Directions -
The result should be an exact copy of the entries that follow, with no pictures included.

Records for the exercise -
- - -
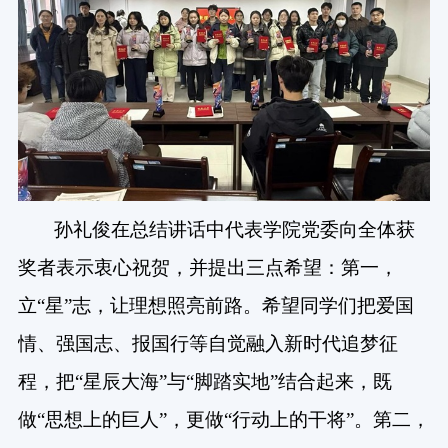
孙礼俊在总结讲话中代表学院党委向全体获
奖者表示衷心祝贺，并提出三点希望：第一，
立“星”志，让理想照亮前路。希望同学们把爱国
情、强国志、报国行等自觉融入新时代追梦征
程，把“星辰大海”与“脚踏实地”结合起来，既
做“思想上的巨人”，更做“行动上的干将”。第二，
- - -
The answer -
孙礼俊在总结讲话中代表学院党委向全体获
奖者表示衷心祝贺，并提出三点希望：第一，
立“星”志，让理想照亮前路。希望同学们把爱国
情、强国志、报国行等自觉融入新时代追梦征
程，把“星辰大海”与“脚踏实地”结合起来，既
做“思想上的巨人”，更做“行动上的干将”。第二，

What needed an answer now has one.